**The task**
Below are records; copy every line among them that contains the word "contratistas".

**Records**
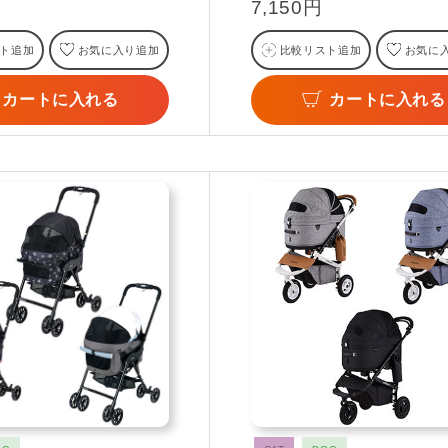
7,150円
ト追加
お気に入り追加
比較リスト追加
お気に
カートに入れる
カートに入れる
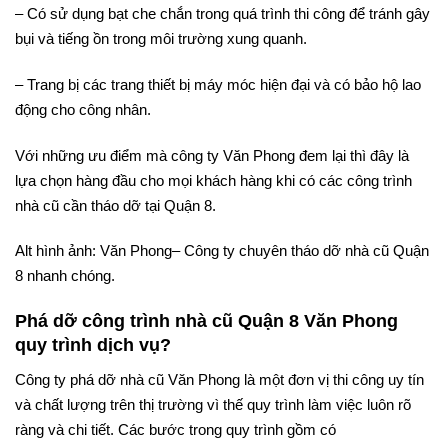
– Có sử dụng bạt che chắn trong quá trình thi công để tránh gây
bụi và tiếng ồn trong môi trường xung quanh.
– Trang bị các trang thiết bị máy móc hiện đại và có bảo hộ lao
động cho công nhân.
Với những ưu điểm mà công ty Văn Phong đem lại thì đây là
lựa chọn hàng đầu cho mọi khách hàng khi có các công trình
nhà cũ cần tháo dỡ tại Quận 8.
Alt hình ảnh: Văn Phong– Công ty chuyên tháo dỡ nhà cũ Quận
8 nhanh chóng.
Phá dỡ công trình nhà cũ Quận 8 Văn Phong
quy trình dịch vụ?
Công ty phá dỡ nhà cũ Văn Phong là một đơn vị thi công uy tín
và chất lượng trên thị trường vì thế quy trình làm việc luôn rõ
ràng và chi tiết. Các bước trong quy trình gồm có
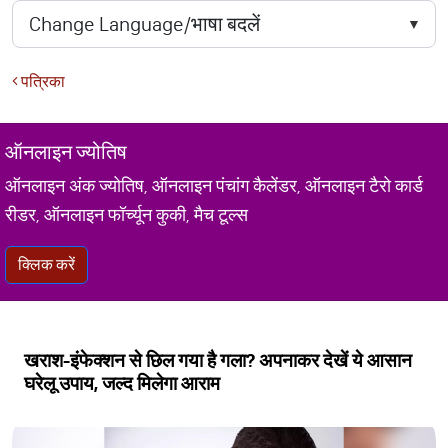
पत्रिका
ऑनलाइन ज्योतिष
ऑनलाइन अंक ज्योतिष, ऑनलाइन पंचांग कैलेंडर, ऑनलाइन टैरो कार्ड
रीडर, ऑनलाइन फॉर्च्यून कुकी, मैच टूल्स
क्लिक करें
खराश-इंफेक्शन से छिल गया है गला? अपनाकर देखें ये आसान
घरेलू उपाय, जल्द मिलेगा आराम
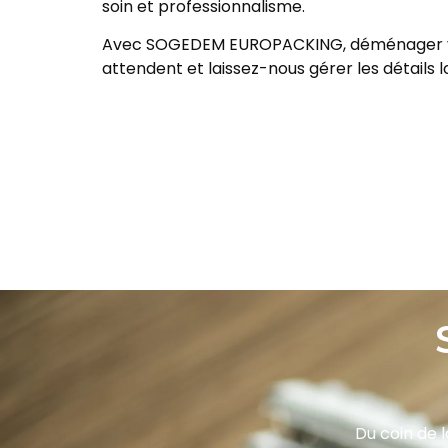
soin et professionnalisme.
Avec SOGEDEM EUROPACKING, déménager vers
attendent et laissez-nous gérer les détails lo
Du coin de l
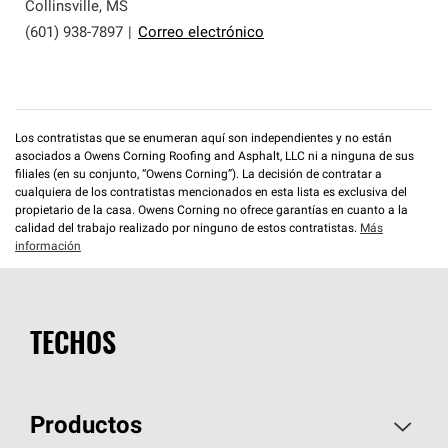
que cumplen con altos estándares y requisitos estrictos
Collinsville
,
MS
de profesionalismo y confiabilidad.
(601) 938-7897
|
Correo electrónico
Los contratistas que se enumeran aquí son independientes y no están
asociados a Owens Corning Roofing and Asphalt, LLC ni a ninguna de sus
filiales (en su conjunto, “Owens Corning”). La decisión de contratar a
cualquiera de los contratistas mencionados en esta lista es exclusiva del
propietario de la casa. Owens Corning no ofrece garantías en cuanto a la
calidad del trabajo realizado por ninguno de estos contratistas.
Más
información
TECHOS
Productos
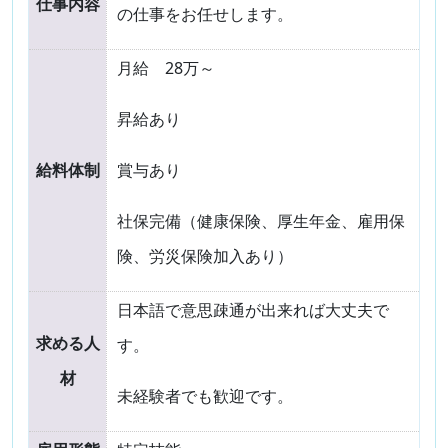
仕事内容
の仕事をお任せします。
月給 28万～
昇給あり
給料体制
賞与あり
社保完備（健康保険、厚生年金、雇用保
険、労災保険加入あり）
日本語で意思疎通が出来れば大丈夫で
求める人
す。
材
未経験者でも歓迎です。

**Solved problem**
Los contratistas que se enumeran aquí son independientes y no están
cualquiera de los contratistas mencionados en esta lista es exclusiva del
calidad del trabajo realizado por ninguno de estos contratistas.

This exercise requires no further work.